DATA FOR PROCESSING Block Start

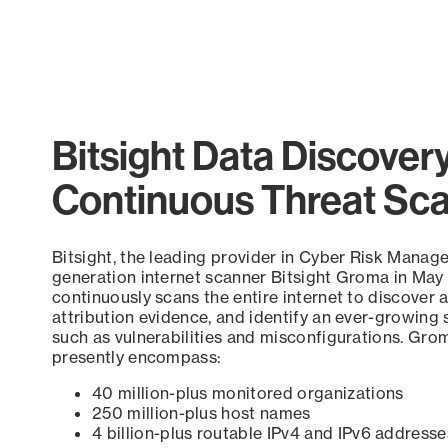
Bitsight Data Discover
Continuous Threat Sc
Bitsight, the leading provider in Cyber Risk Manag
generation internet scanner Bitsight Groma in May
continuously scans the entire internet to discover a
attribution evidence, and identify an ever-growing 
such as vulnerabilities and misconfigurations. Grom
presently encompass:
40 million-plus monitored organizations
250 million-plus host names
4 billion-plus routable IPv4 and IPv6 addresse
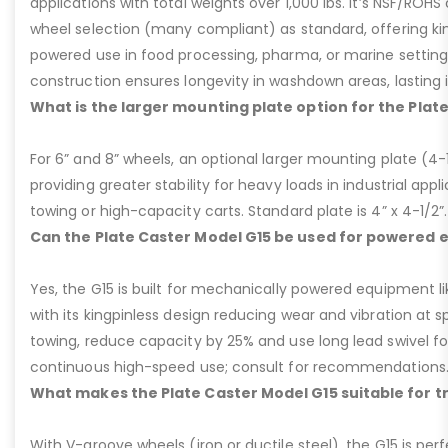
applications with total weights over 1,000 lbs. It’s NSF/ROH
wheel selection (many compliant) as standard, offering kin
powered use in food processing, pharma, or marine settings
construction ensures longevity in washdown areas, lasting i
What is the larger mounting plate option for the Plat
For 6” and 8” wheels, an optional larger mounting plate (4-1/
providing greater stability for heavy loads in industrial appl
towing or high-capacity carts. Standard plate is 4” x 4-1/2”.
Can the Plate Caster Model G15 be used for powered
Yes, the G15 is built for mechanically powered equipment lik
with its kingpinless design reducing wear and vibration at 
towing, reduce capacity by 25% and use long lead swivel for
continuous high-speed use; consult for recommendations
What makes the Plate Caster Model G15 suitable for 
With V-groove wheels (iron or ductile steel), the G15 is per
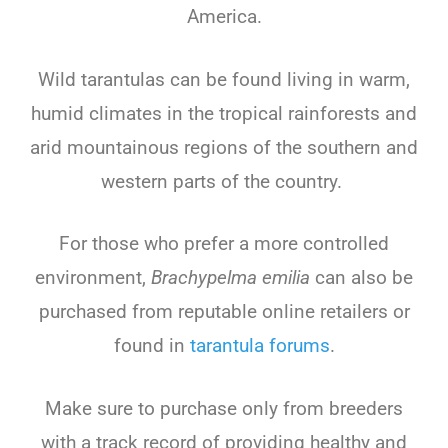
America.
Wild tarantulas can be found living in warm,
humid climates in the tropical rainforests and
arid mountainous regions of the southern and
western parts of the country.
For those who prefer a more controlled
environment,
Brachypelma emilia
can also be
purchased from reputable online retailers or
found in
tarantula forums
.
Make sure to purchase only from breeders
with a track record of providing healthy and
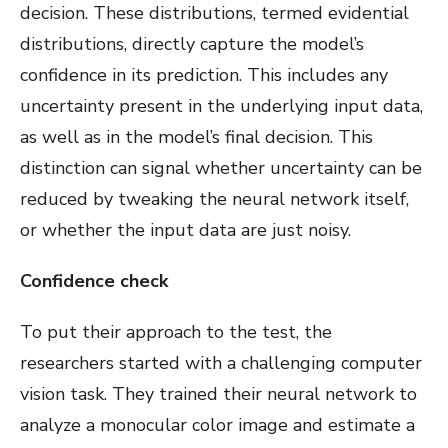
decision. These distributions, termed evidential
distributions, directly capture the model’s
confidence in its prediction. This includes any
uncertainty present in the underlying input data,
as well as in the model’s final decision. This
distinction can signal whether uncertainty can be
reduced by tweaking the neural network itself,
or whether the input data are just noisy.
Confidence check
To put their approach to the test, the
researchers started with a challenging computer
vision task. They trained their neural network to
analyze a monocular color image and estimate a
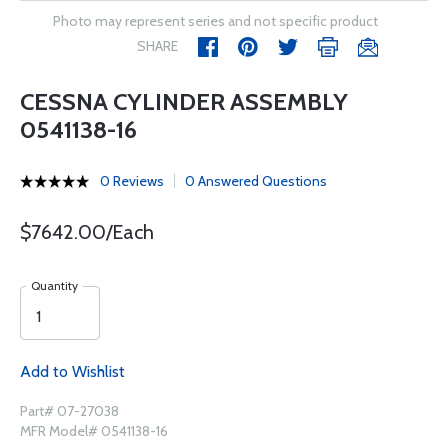
Photo may represent series and not specific product
SHARE
CESSNA CYLINDER ASSEMBLY
0541138-16
0 Reviews
0 Answered Questions
$7642.00/Each
Quantity
Add to Wishlist
Part# 07-27038
MFR Model# 0541138-16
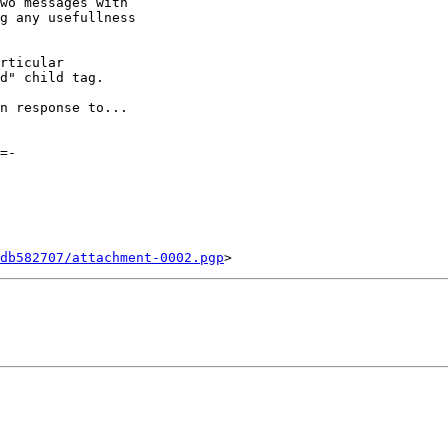
wo messages with

g any usefullness

rticular

d" child tag.

n response to...

=-

db582707/attachment-0002.pgp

DATA FOR PROCESSING Block End

▶ _AIM OF THE TASK_: Exactly the lines running from the one with "To put their approach to the test, the" through the end of the listing above must be output, both ends included. No pictures belong in the output.

▶ _WRITTEN ANSWER_:
To put their approach to the test, the
researchers started with a challenging computer
vision task. They trained their neural network to
analyze a monocular color image and estimate a
Photo may represent series and not specific product
SHARE
CESSNA CYLINDER ASSEMBLY
0541138-16
0 Reviews
0 Answered Questions
$7642.00/Each
Quantity
Add to Wishlist
Part# 07-27038
MFR Model# 0541138-16
wo messages with

g any usefullness

rticular

d" child tag.

n response to...

=-

db582707/attachment-0002.pgp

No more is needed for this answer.